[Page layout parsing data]
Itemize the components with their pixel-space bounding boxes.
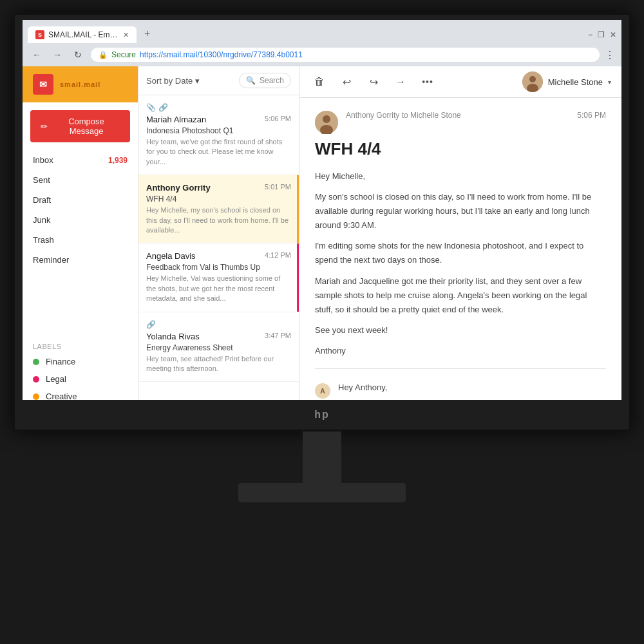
- trash-icon: 🗑: [314, 76, 325, 88]
- trash-button[interactable]: 🗑: [310, 72, 329, 91]
- labels-section-title: Labels: [23, 335, 138, 353]
- email-subject-1: Indonesia Photoshoot Q1: [146, 126, 291, 135]
- new-tab-button[interactable]: +: [139, 24, 155, 43]
- sidebar-item-sent[interactable]: Sent: [23, 170, 138, 190]
- body-line-4: Mariah and Jacqueline got me their prior…: [315, 274, 606, 317]
- body-line-3: I'm editing some shots for the new Indon…: [315, 239, 606, 267]
- label-creative[interactable]: Creative: [23, 388, 138, 400]
- tab-close-icon[interactable]: ✕: [123, 31, 129, 39]
- email-item-3[interactable]: Angela Davis 4:12 PM Feedback from Val i…: [138, 243, 299, 312]
- sidebar-item-draft[interactable]: Draft: [23, 190, 138, 210]
- link-icon-4: 🔗: [146, 320, 156, 329]
- email-list-header: Sort by Date ▾ 🔍 Search: [138, 66, 299, 95]
- attachment-icon: 📎: [146, 103, 156, 112]
- tab-title: SMAIL.MAIL - Email inb...: [48, 30, 119, 39]
- compose-icon: ✏: [41, 122, 48, 131]
- email-subject-4: Energy Awareness Sheet: [146, 343, 291, 352]
- email-time-2: 5:01 PM: [265, 183, 291, 191]
- sidebar: ✉ smail.mail ✏ Compose Message Inbox 1,9…: [23, 66, 138, 400]
- label-finance[interactable]: Finance: [23, 353, 138, 370]
- sidebar-item-inbox[interactable]: Inbox 1,939: [23, 150, 138, 170]
- url-text: https://smail.mail/10300/nrgdrive/77389.…: [140, 50, 303, 59]
- chrome-menu-button[interactable]: ⋮: [605, 49, 615, 61]
- email-sender-1: Mariah Almazan: [146, 115, 206, 124]
- logo-icon: ✉: [33, 74, 53, 95]
- close-button[interactable]: ✕: [610, 30, 616, 39]
- sidebar-item-junk[interactable]: Junk: [23, 210, 138, 230]
- finance-label: Finance: [46, 357, 75, 366]
- more-icon: •••: [422, 77, 433, 87]
- unread-indicator-3: [297, 243, 299, 311]
- reminder-label: Reminder: [33, 255, 69, 265]
- monitor-stand-base: [238, 483, 406, 502]
- user-name: Michelle Stone: [548, 77, 603, 87]
- sidebar-logo: ✉ smail.mail: [23, 66, 138, 102]
- back-button[interactable]: ←: [29, 47, 44, 62]
- logo-text: smail.mail: [60, 80, 100, 88]
- window-controls: − ❐ ✕: [588, 30, 616, 43]
- toolbar: 🗑 ↩ ↪ → •••: [299, 66, 621, 98]
- body-line-2: My son's school is closed on this day, s…: [315, 190, 606, 232]
- junk-label: Junk: [33, 215, 50, 225]
- sidebar-nav: Inbox 1,939 Sent Draft Junk: [23, 147, 138, 335]
- sent-label: Sent: [33, 175, 50, 185]
- reload-button[interactable]: ↻: [70, 47, 86, 62]
- monitor-stand-neck: [303, 431, 341, 483]
- email-view: Anthony Gorrity to Michelle Stone 5:06 P…: [299, 98, 621, 400]
- unread-indicator-2: [297, 175, 299, 243]
- email-preview-1: Hey team, we've got the first round of s…: [146, 137, 291, 167]
- address-bar[interactable]: 🔒 Secure https://smail.mail/10300/nrgdri…: [91, 48, 600, 62]
- forward-icon: →: [395, 76, 406, 88]
- thread-divider: [315, 368, 606, 369]
- email-item-1[interactable]: 📎 🔗 Mariah Almazan 5:06 PM Indonesia Pho…: [138, 95, 299, 175]
- email-subject-3: Feedback from Val is Thumbs Up: [146, 263, 291, 272]
- user-dropdown-icon: ▾: [608, 79, 611, 86]
- email-subject-2: WFH 4/4: [146, 194, 291, 204]
- email-reply-body: Hey Anthony, Family first! Make sure you…: [338, 381, 606, 400]
- email-preview-4: Hey team, see attached! Print before our…: [146, 354, 291, 374]
- label-legal[interactable]: Legal: [23, 370, 138, 388]
- redo-button[interactable]: ↪: [364, 72, 383, 91]
- email-body: Hey Michelle, My son's school is closed …: [315, 169, 606, 358]
- email-meta: Anthony Gorrity to Michelle Stone: [346, 111, 569, 120]
- compose-label: Compose Message: [53, 117, 120, 136]
- email-time-1: 5:06 PM: [265, 115, 291, 122]
- search-placeholder: Search: [260, 76, 284, 85]
- search-icon: 🔍: [246, 76, 256, 85]
- more-options-button[interactable]: •••: [418, 72, 437, 91]
- forward-button[interactable]: →: [391, 72, 410, 91]
- reply-greeting: Hey Anthony,: [338, 381, 606, 395]
- email-sender-3: Angela Davis: [146, 251, 196, 261]
- browser-tab[interactable]: S SMAIL.MAIL - Email inb... ✕: [28, 26, 137, 43]
- email-view-time: 5:06 PM: [577, 111, 606, 120]
- secure-icon: 🔒: [99, 51, 108, 59]
- undo-icon: ↩: [343, 76, 351, 88]
- body-line-6: Anthony: [315, 344, 606, 358]
- maximize-button[interactable]: ❐: [598, 30, 605, 39]
- hp-logo: hp: [314, 409, 330, 421]
- sidebar-item-reminder[interactable]: Reminder: [23, 250, 138, 270]
- minimize-button[interactable]: −: [588, 30, 592, 39]
- inbox-label: Inbox: [33, 155, 53, 165]
- body-line-1: Hey Michelle,: [315, 169, 606, 184]
- email-item-2[interactable]: Anthony Gorrity 5:01 PM WFH 4/4 Hey Mich…: [138, 175, 299, 243]
- compose-button[interactable]: ✏ Compose Message: [30, 110, 130, 142]
- email-time-3: 4:12 PM: [265, 251, 291, 259]
- email-list: Sort by Date ▾ 🔍 Search 📎 🔗: [138, 66, 299, 400]
- email-icons-1: 📎 🔗: [146, 103, 291, 112]
- sidebar-item-trash[interactable]: Trash: [23, 230, 138, 250]
- email-preview-3: Hey Michelle, Val was questioning some o…: [146, 274, 291, 303]
- finance-dot: [33, 359, 39, 365]
- reply-sender-initial: A: [315, 383, 330, 399]
- user-profile[interactable]: Michelle Stone ▾: [522, 71, 611, 92]
- undo-button[interactable]: ↩: [337, 72, 356, 91]
- creative-dot: [33, 393, 39, 400]
- sort-button[interactable]: Sort by Date ▾: [146, 76, 200, 86]
- forward-button[interactable]: →: [50, 47, 65, 62]
- sender-avatar: [315, 111, 338, 134]
- email-icons-4: 🔗: [146, 320, 291, 329]
- search-bar[interactable]: 🔍 Search: [239, 73, 291, 88]
- email-item-4[interactable]: 🔗 Yolanda Rivas 3:47 PM Energy Awareness…: [138, 312, 299, 383]
- draft-label: Draft: [33, 195, 51, 205]
- legal-dot: [33, 376, 39, 383]
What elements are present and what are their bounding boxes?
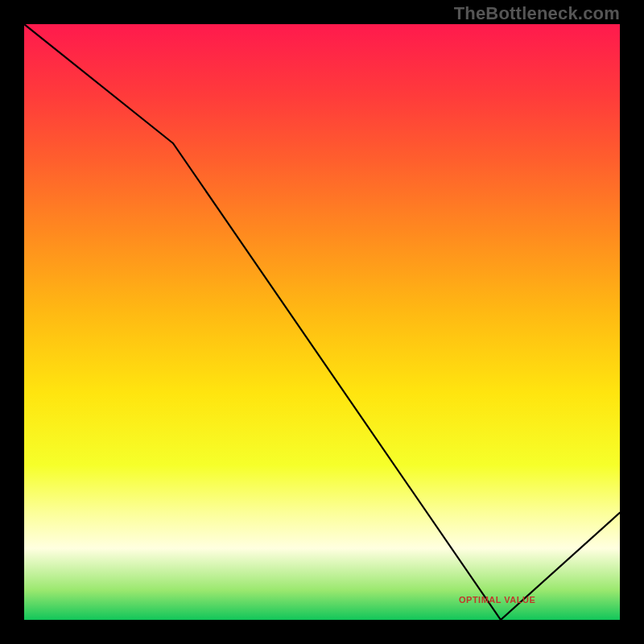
plot-area: OPTIMAL VALUE (24, 24, 620, 620)
chart-outer-frame: TheBottleneck.com OPTIMAL VALUE (0, 0, 644, 644)
bottleneck-curve (24, 24, 620, 620)
watermark-text: TheBottleneck.com (454, 3, 620, 24)
curve-path (24, 24, 620, 620)
optimal-value-label: OPTIMAL VALUE (459, 595, 535, 605)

* **Assignment**: Each record above should come back exactly the same, only without its pictures.

* **Response to this task**:
Itemize the components with their pixel-space bounding boxes.
- trash-icon: 🗑: [314, 76, 325, 88]
- trash-button[interactable]: 🗑: [310, 72, 329, 91]
- labels-section-title: Labels: [23, 335, 138, 353]
- email-subject-1: Indonesia Photoshoot Q1: [146, 126, 291, 135]
- new-tab-button[interactable]: +: [139, 24, 155, 43]
- sidebar-item-sent[interactable]: Sent: [23, 170, 138, 190]
- body-line-4: Mariah and Jacqueline got me their prior…: [315, 274, 606, 317]
- body-line-3: I'm editing some shots for the new Indon…: [315, 239, 606, 267]
- label-creative[interactable]: Creative: [23, 388, 138, 400]
- tab-close-icon[interactable]: ✕: [123, 31, 129, 39]
- email-item-3[interactable]: Angela Davis 4:12 PM Feedback from Val i…: [138, 243, 299, 312]
- sidebar-item-draft[interactable]: Draft: [23, 190, 138, 210]
- link-icon-4: 🔗: [146, 320, 156, 329]
- email-list-header: Sort by Date ▾ 🔍 Search: [138, 66, 299, 95]
- attachment-icon: 📎: [146, 103, 156, 112]
- tab-title: SMAIL.MAIL - Email inb...: [48, 30, 119, 39]
- compose-icon: ✏: [41, 122, 48, 131]
- email-subject-4: Energy Awareness Sheet: [146, 343, 291, 352]
- email-time-2: 5:01 PM: [265, 183, 291, 191]
- sidebar: ✉ smail.mail ✏ Compose Message Inbox 1,9…: [23, 66, 138, 400]
- label-finance[interactable]: Finance: [23, 353, 138, 370]
- sidebar-item-inbox[interactable]: Inbox 1,939: [23, 150, 138, 170]
- url-text: https://smail.mail/10300/nrgdrive/77389.…: [140, 50, 303, 59]
- chrome-menu-button[interactable]: ⋮: [605, 49, 615, 61]
- email-sender-1: Mariah Almazan: [146, 115, 206, 124]
- logo-icon: ✉: [33, 74, 53, 95]
- close-button[interactable]: ✕: [610, 30, 616, 39]
- sidebar-item-junk[interactable]: Junk: [23, 210, 138, 230]
- finance-label: Finance: [46, 357, 75, 366]
- more-icon: •••: [422, 77, 433, 87]
- unread-indicator-3: [297, 243, 299, 311]
- reminder-label: Reminder: [33, 255, 69, 265]
- monitor-stand-base: [238, 483, 406, 502]
- user-name: Michelle Stone: [548, 77, 603, 87]
- sidebar-logo: ✉ smail.mail: [23, 66, 138, 102]
- back-button[interactable]: ←: [29, 47, 44, 62]
- logo-text: smail.mail: [60, 80, 100, 88]
- window-controls: − ❐ ✕: [588, 30, 616, 43]
- toolbar: 🗑 ↩ ↪ → •••: [299, 66, 621, 98]
- body-line-2: My son's school is closed on this day, s…: [315, 190, 606, 232]
- junk-label: Junk: [33, 215, 50, 225]
- sidebar-nav: Inbox 1,939 Sent Draft Junk: [23, 147, 138, 335]
- sent-label: Sent: [33, 175, 50, 185]
- reload-button[interactable]: ↻: [70, 47, 86, 62]
- monitor-stand-neck: [303, 431, 341, 483]
- email-view: Anthony Gorrity to Michelle Stone 5:06 P…: [299, 98, 621, 400]
- unread-indicator-2: [297, 175, 299, 243]
- email-preview-1: Hey team, we've got the first round of s…: [146, 137, 291, 167]
- address-bar[interactable]: 🔒 Secure https://smail.mail/10300/nrgdri…: [91, 48, 600, 62]
- forward-icon: →: [395, 76, 406, 88]
- thread-divider: [315, 368, 606, 369]
- email-item-1[interactable]: 📎 🔗 Mariah Almazan 5:06 PM Indonesia Pho…: [138, 95, 299, 175]
- email-subject-3: Feedback from Val is Thumbs Up: [146, 263, 291, 272]
- user-dropdown-icon: ▾: [608, 79, 611, 86]
- email-subject-2: WFH 4/4: [146, 194, 291, 204]
- email-reply-body: Hey Anthony, Family first! Make sure you…: [338, 381, 606, 400]
- email-preview-4: Hey team, see attached! Print before our…: [146, 354, 291, 374]
- label-legal[interactable]: Legal: [23, 370, 138, 388]
- redo-button[interactable]: ↪: [364, 72, 383, 91]
- email-body: Hey Michelle, My son's school is closed …: [315, 169, 606, 358]
- email-meta: Anthony Gorrity to Michelle Stone: [346, 111, 569, 120]
- compose-label: Compose Message: [53, 117, 120, 136]
- email-time-1: 5:06 PM: [265, 115, 291, 122]
- search-placeholder: Search: [260, 76, 284, 85]
- search-icon: 🔍: [246, 76, 256, 85]
- more-options-button[interactable]: •••: [418, 72, 437, 91]
- forward-button[interactable]: →: [391, 72, 410, 91]
- reply-greeting: Hey Anthony,: [338, 381, 606, 395]
- email-sender-3: Angela Davis: [146, 251, 196, 261]
- browser-tab[interactable]: S SMAIL.MAIL - Email inb... ✕: [28, 26, 137, 43]
- email-view-time: 5:06 PM: [577, 111, 606, 120]
- secure-icon: 🔒: [99, 51, 108, 59]
- undo-icon: ↩: [343, 76, 351, 88]
- body-line-6: Anthony: [315, 344, 606, 358]
- maximize-button[interactable]: ❐: [598, 30, 605, 39]
- hp-logo: hp: [314, 409, 330, 421]
- sidebar-item-reminder[interactable]: Reminder: [23, 250, 138, 270]
- minimize-button[interactable]: −: [588, 30, 592, 39]
- inbox-label: Inbox: [33, 155, 53, 165]
- body-line-1: Hey Michelle,: [315, 169, 606, 184]
- email-item-2[interactable]: Anthony Gorrity 5:01 PM WFH 4/4 Hey Mich…: [138, 175, 299, 243]
- compose-button[interactable]: ✏ Compose Message: [30, 110, 130, 142]
- email-time-3: 4:12 PM: [265, 251, 291, 259]
- email-list: Sort by Date ▾ 🔍 Search 📎 🔗: [138, 66, 299, 400]
- email-icons-1: 📎 🔗: [146, 103, 291, 112]
- sidebar-item-trash[interactable]: Trash: [23, 230, 138, 250]
- email-preview-3: Hey Michelle, Val was questioning some o…: [146, 274, 291, 303]
- finance-dot: [33, 359, 39, 365]
- reply-sender-initial: A: [315, 383, 330, 399]
- user-profile[interactable]: Michelle Stone ▾: [522, 71, 611, 92]
- undo-button[interactable]: ↩: [337, 72, 356, 91]
- creative-dot: [33, 393, 39, 400]
- sort-button[interactable]: Sort by Date ▾: [146, 76, 200, 86]
- forward-button[interactable]: →: [50, 47, 65, 62]
- sender-avatar: [315, 111, 338, 134]
- email-icons-4: 🔗: [146, 320, 291, 329]
- search-bar[interactable]: 🔍 Search: [239, 73, 291, 88]
- email-item-4[interactable]: 🔗 Yolanda Rivas 3:47 PM Energy Awareness…: [138, 312, 299, 383]
- draft-label: Draft: [33, 195, 51, 205]
- legal-dot: [33, 376, 39, 383]
What elements are present and what are their bounding boxes?
plot-area: OPTIMAL VALUE (24, 24, 620, 620)
chart-outer-frame: TheBottleneck.com OPTIMAL VALUE (0, 0, 644, 644)
bottleneck-curve (24, 24, 620, 620)
watermark-text: TheBottleneck.com (454, 3, 620, 24)
curve-path (24, 24, 620, 620)
optimal-value-label: OPTIMAL VALUE (459, 595, 535, 605)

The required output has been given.